I am asked to prove that there is a one-to-one correspondence $\Lambda\leftrightarrow y$ between $(\ell^p)^*$ and $\ell^\infty$ by

$\Lambda x = \sum_{k=1}^\infty x(k)y(k)\tag*{($x\in\ell^p$)}$

So far, I have shown that for each $y\in\ell^\infty$, the map $F_y:\ell^p\to\mathbb{C}$ given by $F_y(x)=\sum_{k=1}^\infty x(k)y(k)$ is linear (this is obvious) and continuous (by showing it is bounded on the unit ball in $\ell^p$), hence $F_y\in(\ell^p)^*$. Also, to each $\Lambda\in(\ell^p)^*$ corresponds a function $y_\Lambda:\mathbb{N}\to\mathbb{C}$ given by $y_\Lambda(n)=\Lambda(e_n)$, where $e_n:\mathbb{N}\to\mathbb{C}$ maps $n$ to $1$ and $e_n(k)=0$ for all $k\neq n$.

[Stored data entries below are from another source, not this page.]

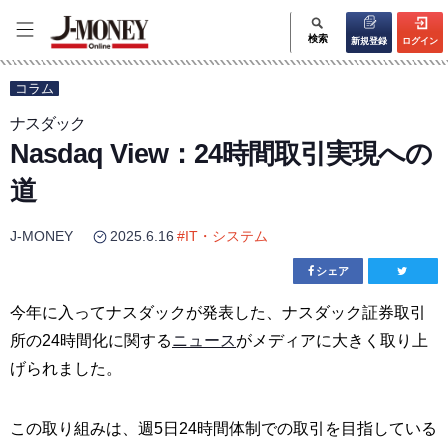
検索
新規登録
ログイン
コラム
ナスダック
Nasdaq View：24時間取引実現への
道
J-MONEY
2025.6.16
#
IT・システム
シェア
今年に入ってナスダックが発表した、ナスダック証券取引
所の24時間化に関する
ニュース
がメディアに大きく取り上
げられました。
この取り組みは、週5日24時間体制での取引を目指している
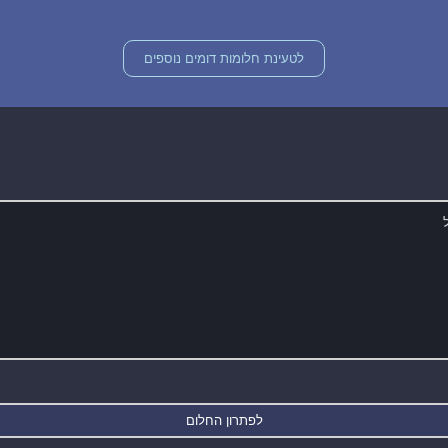
לטעינת חלומות דומים נוספים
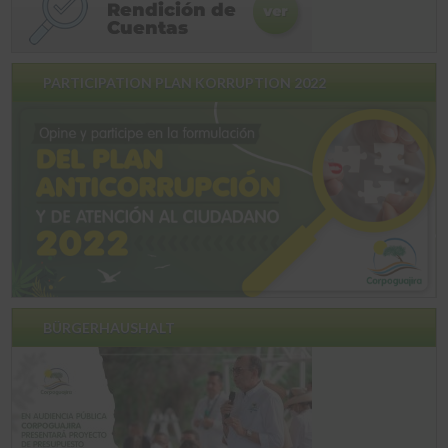
PARTICIPATION PLAN KORRUPTION 2022
BÜRGERHAUSHALT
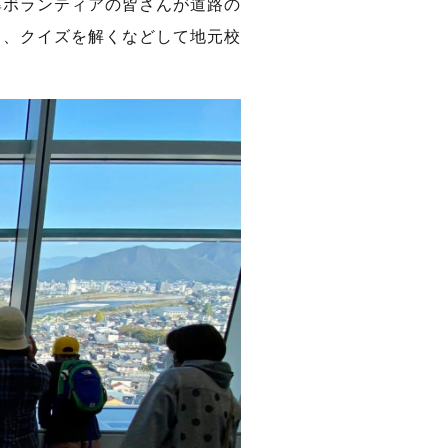
率ボランティアの皆さんが道路の
ら、クイズを解くなどして地元校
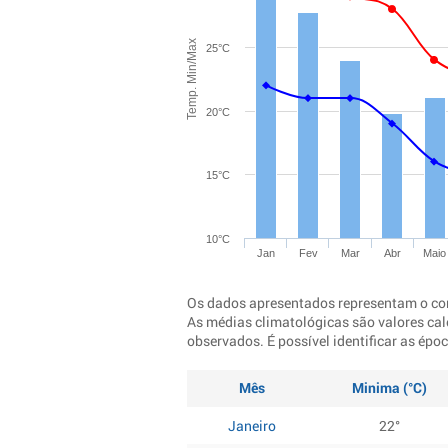
Temp. Min/Max
25°C
20°C
15°C
10°C
Jan
Fev
Mar
Abr
Maio
Os dados apresentados representam o co
As médias climatológicas são valores cal
observados. É possível identificar as ép
Mês
Minima (°C)
Janeiro
22°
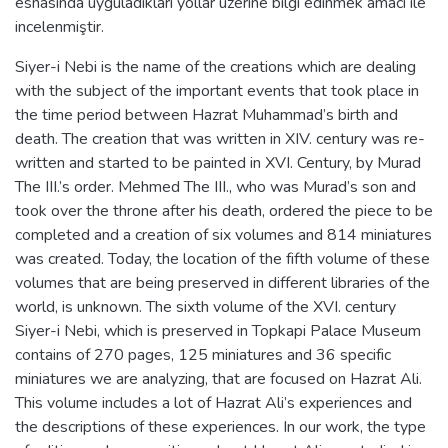
esnasında uyguladıkları yollar üzerine bilgi edinmek amacı ile
incelenmiştir.
Siyer-i Nebi is the name of the creations which are dealing
with the subject of the important events that took place in
the time period between Hazrat Muhammad’s birth and
death. The creation that was written in XIV. century was re-
written and started to be painted in XVI. Century, by Murad
The III.’s order. Mehmed The III., who was Murad’s son and
took over the throne after his death, ordered the piece to be
completed and a creation of six volumes and 814 miniatures
was created. Today, the location of the fifth volume of these
volumes that are being preserved in different libraries of the
world, is unknown. The sixth volume of the XVI. century
Siyer-i Nebi, which is preserved in Topkapi Palace Museum
contains of 270 pages, 125 miniatures and 36 specific
miniatures we are analyzing, that are focused on Hazrat Ali.
This volume includes a lot of Hazrat Ali’s experiences and
the descriptions of these experiences. In our work, the type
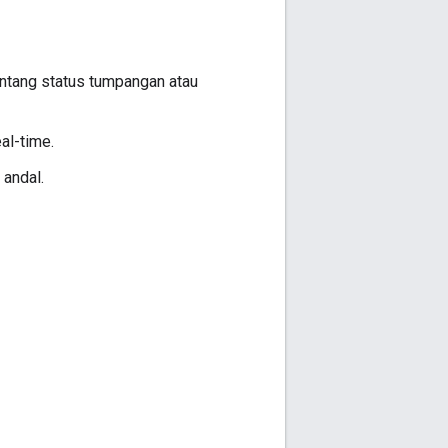
entang status tumpangan atau
al-time.
 andal.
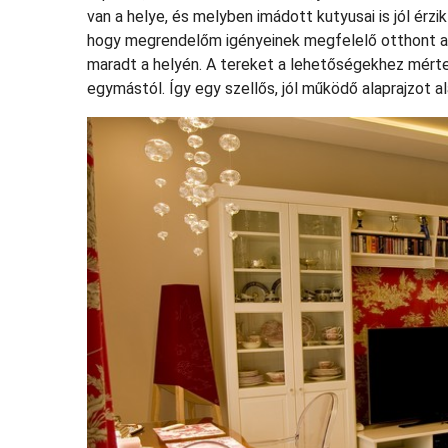
van a helye, és melyben imádott kutyusai is jól érz
hogy megrendelőm igényeinek megfelelő otthont ala
maradt a helyén. A tereket a lehetőségekhez mérte
egymástól. Így egy szellős, jól működő alaprajzot al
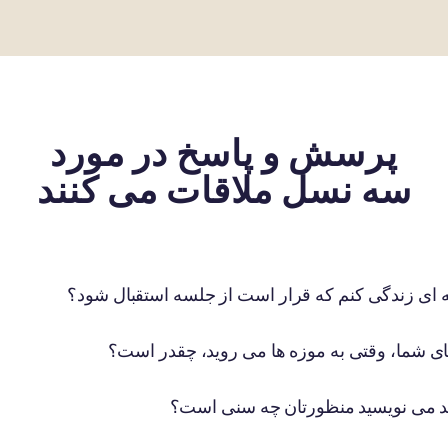
پرسش و پاسخ در مورد
سه نسل ملاقات می کنند
طقه ای زندگی کنم که قرار است از جلسه استقبال شود؟
ای شما، وقتی به موزه ها می روید، چقدر است؟
د می نویسید منظورتان چه سنی است؟
صحبت نمی کنم. آیا هنوز امکان شرکت وجود دارد؟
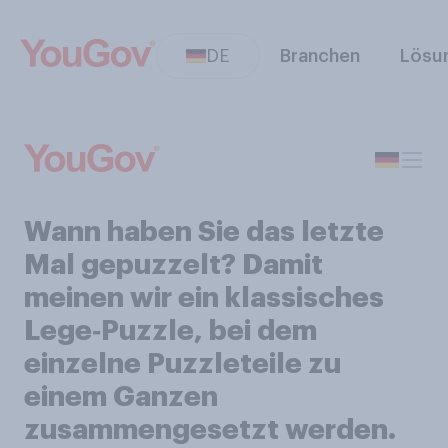
DE
Branchen
Lösu
Wann haben Sie das letzte
Mal gepuzzelt? Damit
meinen wir ein klassisches
Lege‑Puzzle, bei dem
einzelne Puzzleteile zu
einem Ganzen
zusammengesetzt werden.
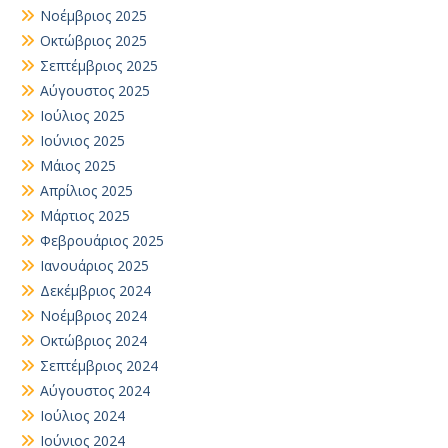
Νοέμβριος 2025
Οκτώβριος 2025
Σεπτέμβριος 2025
Αύγουστος 2025
Ιούλιος 2025
Ιούνιος 2025
Μάιος 2025
Απρίλιος 2025
Μάρτιος 2025
Φεβρουάριος 2025
Ιανουάριος 2025
Δεκέμβριος 2024
Νοέμβριος 2024
Οκτώβριος 2024
Σεπτέμβριος 2024
Αύγουστος 2024
Ιούλιος 2024
Ιούνιος 2024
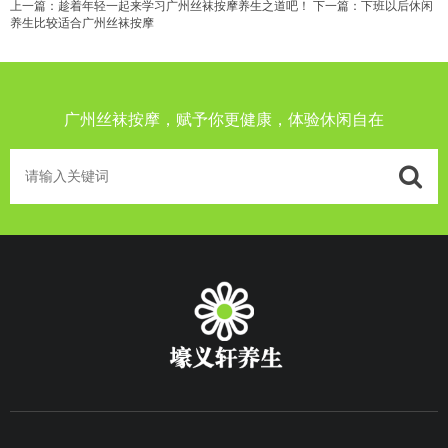
上一篇：
趁着年轻一起来学习广州丝袜按摩养生之道吧！
下一篇：
下班以后休闲
养生比较适合广州丝袜按摩
广州丝袜按摩，赋予你更健康，体验休闲自在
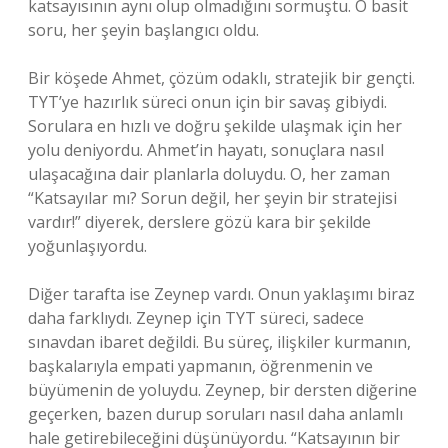
katsayısının aynı olup olmadığını sormuştu. O basit
soru, her şeyin başlangıcı oldu.
Bir köşede Ahmet, çözüm odaklı, stratejik bir gençti.
TYT’ye hazırlık süreci onun için bir savaş gibiydi.
Sorulara en hızlı ve doğru şekilde ulaşmak için her
yolu deniyordu. Ahmet’in hayatı, sonuçlara nasıl
ulaşacağına dair planlarla doluydu. O, her zaman
“Katsayılar mı? Sorun değil, her şeyin bir stratejisi
vardır!” diyerek, derslere gözü kara bir şekilde
yoğunlaşıyordu.
Diğer tarafta ise Zeynep vardı. Onun yaklaşımı biraz
daha farklıydı. Zeynep için TYT süreci, sadece
sınavdan ibaret değildi. Bu süreç, ilişkiler kurmanın,
başkalarıyla empati yapmanın, öğrenmenin ve
büyümenin de yoluydu. Zeynep, bir dersten diğerine
geçerken, bazen durup soruları nasıl daha anlamlı
hale getirebileceğini düşünüyordu. “Katsayının bir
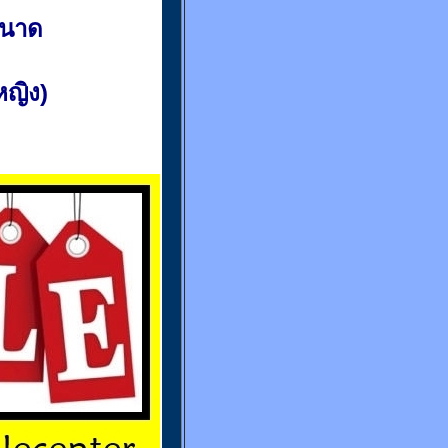
ขนาด
(หญิง)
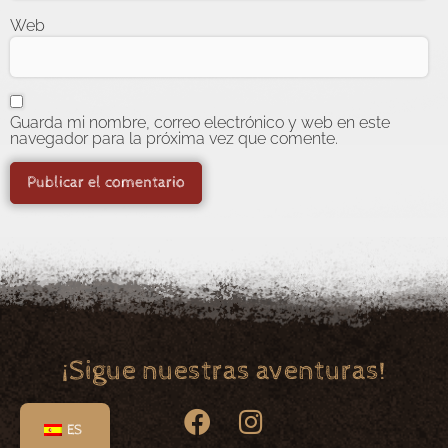
Web
Guarda mi nombre, correo electrónico y web en este
navegador para la próxima vez que comente.
¡Sigue nuestras aventuras!
ES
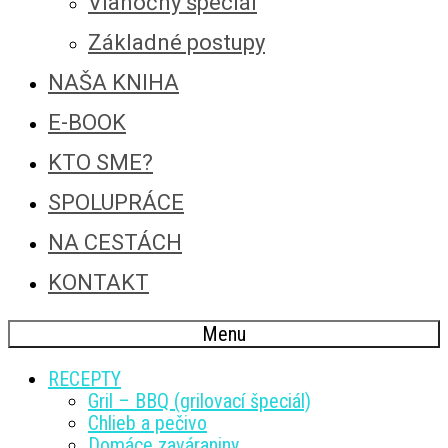
Vianočný špeciál
Základné postupy
NAŠA KNIHA
E-BOOK
KTO SME?
SPOLUPRÁCE
NA CESTÁCH
KONTAKT
Menu
RECEPTY
Gril – BBQ (grilovací špeciál)
Chlieb a pečivo
Domáce zaváraniny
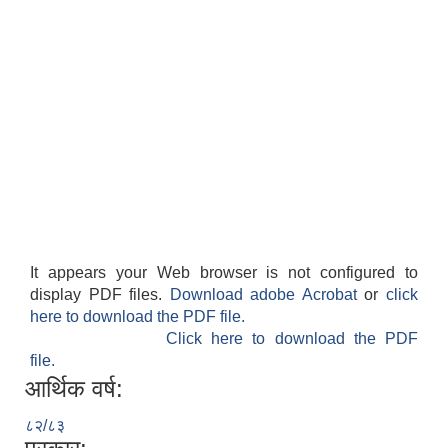
It appears your Web browser is not configured to
display PDF files.
Download adobe Acrobat
or
click
here to download the PDF file.
Click here to download the PDF
file.
आर्थिक वर्ष:
८२/८३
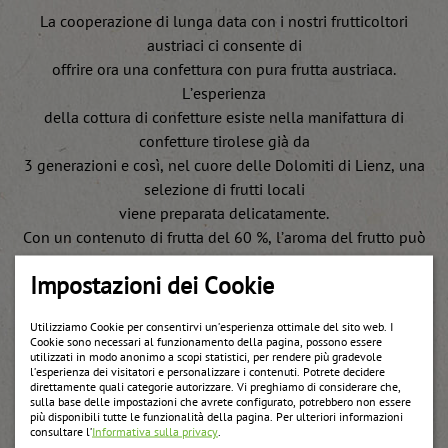
La cooperazione di lunga data con i nostri frutticoltori
austriaci ci consente di
offrire ora una confettura con pura frutta austriaca.
L’esperienza
della cottura di confetture esiste nella manifattura di
confetture tirolese già da
3 generazioni e così, nel cuore delle Dolomiti di Lienz, una
selezione di frutti locali
viene preparata delicatamente.
Con un contenuto di frutta del 60 %, l’aroma del frutto può
svilupparsi idealmente senza
Impostazioni dei Cookie
rinunciare alla solita dolcezza di una confettura classica.
Utilizziamo Cookie per consentirvi un’esperienza ottimale del sito web. I
Cookie sono necessari al funzionamento della pagina, possono essere
utilizzati in modo anonimo a scopi statistici, per rendere più gradevole
l’esperienza dei visitatori e personalizzare i contenuti. Potrete decidere
direttamente quali categorie autorizzare. Vi preghiamo di considerare che,
sulla base delle impostazioni che avrete configurato, potrebbero non essere
Weitere Produkte
più disponibili tutte le funzionalità della pagina. Per ulteriori informazioni
consultare l’
Informativa sulla privacy
.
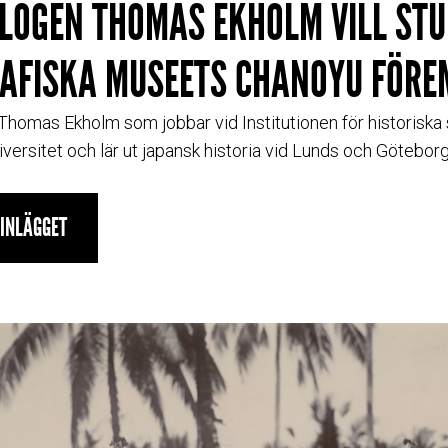
LOGEN THOMAS EKHOLM VILL ST
AFISKA MUSEETS CHANOYU FÖRE
l Thomas Ekholm som jobbar vid Institutionen för historiska
versitet och lär ut japansk historia vid Lunds och Göteborg
GINLÄGGET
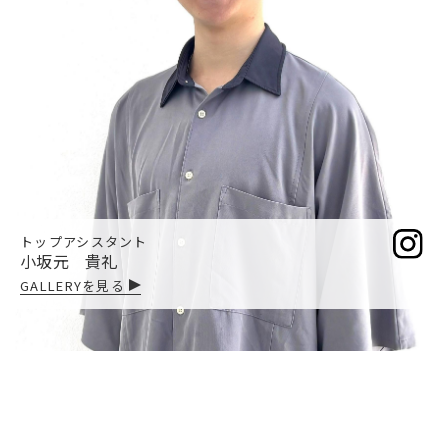
トップアシスタント
小坂元 貴礼
GALLERYを見る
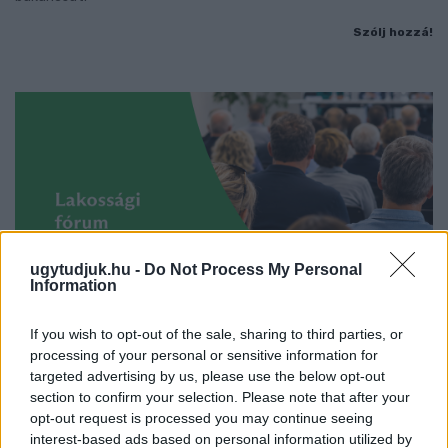
Szólj hozzá!
ugytudjuk.hu -
Do Not Process My Personal
Information
If you wish to opt-out of the sale, sharing to third parties, or
processing of your personal or sensitive information for
targeted advertising by us, please use the below opt-out
LAKOSSÁGI FÓRUMON MUTATJÁK BE A
section to confirm your selection. Please note that after your
GYŐRSZENTIVÁNI KÖR TÉR FELÚJÍTÁSÁNAK
opt-out request is processed you may continue seeing
TERVEIT
interest-based ads based on personal information utilized by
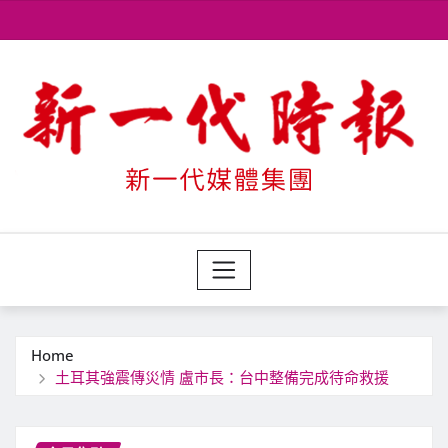
Skip
to
content
Home
土耳其強震傳災情 盧市長：台中整備完成待命救援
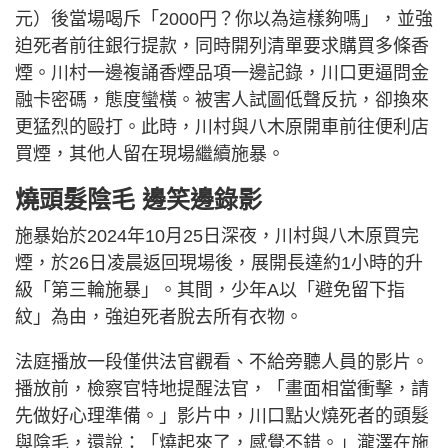
元）後當場喝斥「2000円？你以為這樣夠嗎」，並強
迫死者前往銀行提款，同時開列清單要求購買多條香
煙。川村一邊複誦香煙品項一邊記錄，川口更逼問金
融卡密碼，態度蠻橫。被害人試圖低聲反抗，卻換來
更猛烈的毆打。此時，川村與八木原開車前往便利店
買煙，其他人留在現場繼續施暴。
燒頭髮陰毛 邊笑邊錄影
施暴始於2024年10月25日深夜，川村與八木原買完
煙，於26日凌晨返回現場後，展開長達約1小時的升
級「第三輪施暴」。其間，少年A以「避免留下指
紋」為由，強迫死者脫去所有衣物。
法庭播放一段僅供法官觀看、不給旁聽人員的影片。
播放前，檢察官特地提醒法官，「畫面相當衝擊，請
先做好心理準備。」影片中，川口點火燒死者的頭髮
與陰毛，還說：「燒起來了，感覺不錯。」瀧澤在施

The issue lies in proving that $y_\Lambda$ is in $\ell^\infty$. I am currently trying to prove this via the following approach:

Since $\ell^p$ is a subspace of $\ell^1$, any $\Lambda\in(\ell^p)^*$ can be extended to a linear functional $\Lambda'\in(\ell^1)^*\cong\ell^\infty$, which is possible by a corollary to the Hahn-Banach theorem (this corollary is Theorem 3.6 in Rudin's book).

This argument seems fine, however I only know that $\Lambda$ is continuous on $\ell^p$ with respect to the $\ell^p$-metric, not the metric induced by the $\ell^1$ norm. I have hit a roadblock in showing that $\Lambda$ is continuous in this metric.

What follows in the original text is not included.